Jupyter has many appealing features that make for efficient Python programming. These include an assortment of things, from methods for viewing docstrings to executing Bash commands. We will explore some of these features in this section.

Note

The official IPython documentation can be found here: http://ipython.readthedocs.io/en/stable/. It has details on the features we will discuss here and others.

Exercise 2: Implementing Jupyter's Most Useful Features

  1. Navigate to the lesson-1 directory from the Jupyter Dashboard and open lesson-1-workbook.ipynb by selecting it.

    The standard file extension for Jupyter Notebooks is .ipynb, which was introduced back when they were called IPython Notebooks.

  2. Scroll down to Subtopic C: Jupyter Features in the Jupyter Notebook.

    We start by reviewing the basic keyboard shortcuts. These are especially helpful to avoid having to use the mouse so often, which will greatly speed up the workflow.

    You can get help by adding a question mark to the end of any object and running the cell. Jupyter finds the docstring for that object and returns it in a pop-out window at the bottom of the app.

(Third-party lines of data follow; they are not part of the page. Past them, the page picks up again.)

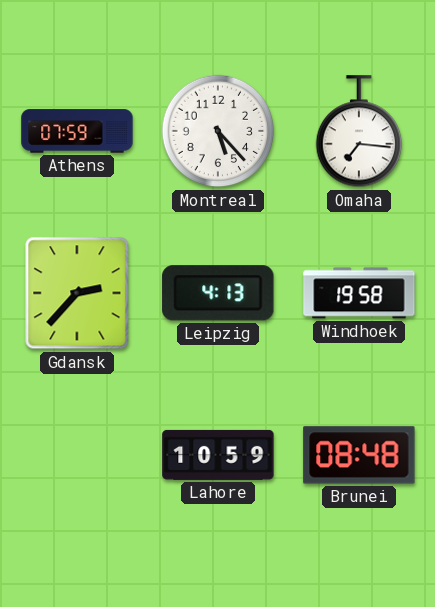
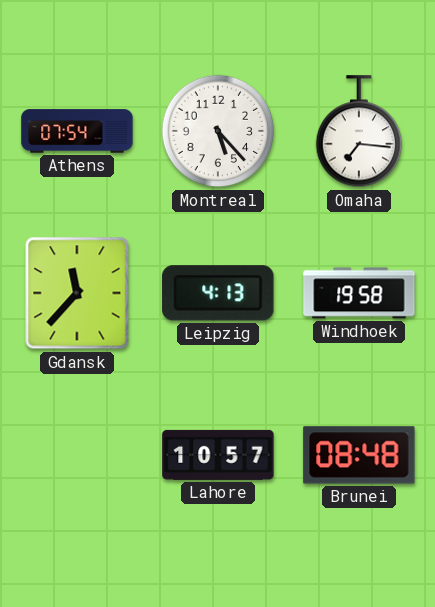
Athens: 07:59 -> 07:54
Gdansk: 2:37 -> 11:37
Lahore: 10:59 -> 10:57
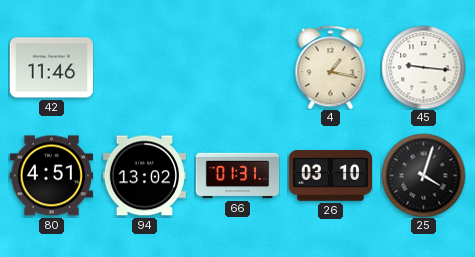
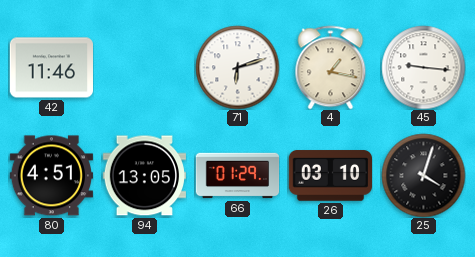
71: none -> 6:12
94: 13:02 -> 13:05
66: 01:31 -> 01:29
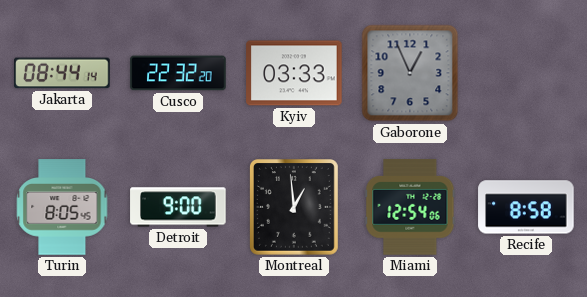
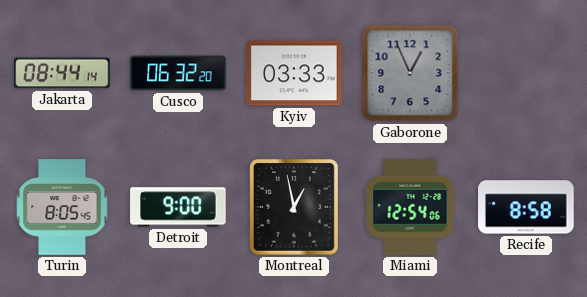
Cusco: 22:32 -> 06:32
Montreal: 12:59 -> 12:58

  3. Run the Getting Help cell and check how Jupyter displays the docstrings at the bottom of the Notebook. Add a cell in this section and get help on the object of your choice:

    Figure 1.12: Getting help in Jupyter Notebooks

  4. Click an empty code cell in the Tab Completion section. Type import (including the space after) and then press the Tab key:

    Figure 1.13: Tab completion in Jupyter Notebooks

    The above action listed all the available modules for import.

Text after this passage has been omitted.